Thakur’s investigation culminated with a presentation to a subcommittee of the Board of Directors by Thakur’s boss Dr. Rajinder Kumar in late 2004. In a PowerPoint presentation, Kumar informed the board and the company’s then-CEO, Brian Tempest, that Ranbaxy had lied to regulators and falsified data for more than “200 products in more than 40 countries.” The PowerPoint noted that “elements of data [were] fabricated to support business needs,” meaning that the company had submitted false data in order to win approval from drug regulators.
No market or type of drug was exempt, including medications purchased by the U.S. and World Health Organization as part of a program to fight HIV in Africa. In Europe, the presentation showed, the company used ingredients from unapproved sources, invented shelf-life data, and tested different formulations of the drug than the ones it sold. The PowerPoint also reported that in certain markets — including Brazil, Kenya, Ethiopia, Uganda, Egypt, Myanmar, Thailand, Vietnam, Peru, and the Dominican Republic — the company had simply invented all of its testing data.
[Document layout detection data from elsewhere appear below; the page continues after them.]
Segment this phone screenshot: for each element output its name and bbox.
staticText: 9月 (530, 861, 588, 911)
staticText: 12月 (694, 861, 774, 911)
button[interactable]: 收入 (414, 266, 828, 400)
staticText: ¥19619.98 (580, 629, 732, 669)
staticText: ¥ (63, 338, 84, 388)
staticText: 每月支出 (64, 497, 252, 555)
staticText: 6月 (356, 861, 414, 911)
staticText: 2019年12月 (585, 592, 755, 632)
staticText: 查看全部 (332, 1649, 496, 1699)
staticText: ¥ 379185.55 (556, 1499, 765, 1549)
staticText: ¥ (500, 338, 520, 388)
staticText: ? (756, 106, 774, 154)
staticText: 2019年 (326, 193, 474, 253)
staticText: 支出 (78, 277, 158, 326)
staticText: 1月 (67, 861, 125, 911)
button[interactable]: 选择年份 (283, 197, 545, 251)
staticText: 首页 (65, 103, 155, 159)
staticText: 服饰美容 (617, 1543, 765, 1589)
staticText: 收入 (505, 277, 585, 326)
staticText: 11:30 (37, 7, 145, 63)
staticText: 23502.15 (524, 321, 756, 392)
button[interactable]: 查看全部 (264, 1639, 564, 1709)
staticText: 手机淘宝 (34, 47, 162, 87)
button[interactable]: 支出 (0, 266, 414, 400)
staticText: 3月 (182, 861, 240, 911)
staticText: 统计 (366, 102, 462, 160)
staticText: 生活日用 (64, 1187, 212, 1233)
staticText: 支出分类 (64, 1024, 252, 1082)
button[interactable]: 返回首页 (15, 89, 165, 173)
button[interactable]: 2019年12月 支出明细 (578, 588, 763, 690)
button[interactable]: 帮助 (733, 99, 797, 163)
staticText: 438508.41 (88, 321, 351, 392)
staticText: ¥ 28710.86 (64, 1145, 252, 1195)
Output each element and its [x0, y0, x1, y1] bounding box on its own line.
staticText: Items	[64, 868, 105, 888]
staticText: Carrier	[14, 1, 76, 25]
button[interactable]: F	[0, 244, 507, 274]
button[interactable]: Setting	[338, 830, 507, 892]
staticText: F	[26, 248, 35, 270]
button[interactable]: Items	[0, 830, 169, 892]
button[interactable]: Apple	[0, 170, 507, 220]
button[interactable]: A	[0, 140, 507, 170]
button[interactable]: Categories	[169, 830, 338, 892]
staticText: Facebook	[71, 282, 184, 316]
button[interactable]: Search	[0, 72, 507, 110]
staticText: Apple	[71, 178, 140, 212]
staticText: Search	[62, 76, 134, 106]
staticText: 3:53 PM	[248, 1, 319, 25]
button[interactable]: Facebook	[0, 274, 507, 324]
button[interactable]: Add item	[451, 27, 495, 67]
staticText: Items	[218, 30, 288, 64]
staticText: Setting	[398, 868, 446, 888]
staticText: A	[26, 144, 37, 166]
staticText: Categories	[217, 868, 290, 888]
One question posed by Fortune‘s article was whether Daiichi Sankyo knew the extent and depth of any fraud and the extent of Ranbaxy’s problems with the FDA. In a 2010 interview withFortune, Tsutomo Une, Daiichi Sankyo’s head of global strategy, said, “I never thought that we were fooled.” With its statement on Wednesday, Daiichi Sankyo appears to be saying it was, indeed, hoodwinked.
Daiichi Sankyo declined to comment. Ranbaxy and Malvinder Singh did not respond to requests for comment for this story. However, in previous comments to Fortune, a spokesman for Singh defended his conduct. In its Wednesday press release, Daiichi Sankyo stressed Ranbaxy’s “improved business standards and quality assurance initiatives.” As part of the same press release, Ranbaxy CEO Arun Sawhney stated, “Ranbaxy is a different company today. The steps we have taken over the recent years reflect the wide-ranging efforts of the current board and management to address certain conduct of the past and ensure that Ranbaxy moves forward with integrity and professionalism in everything we do.” The statement added that the company has invested more than $300 million to upgrade its manufacturing facilities, instituted a new code of conduct for all Ranbaxy employees, and completely reconstituted its board of directors and executive team.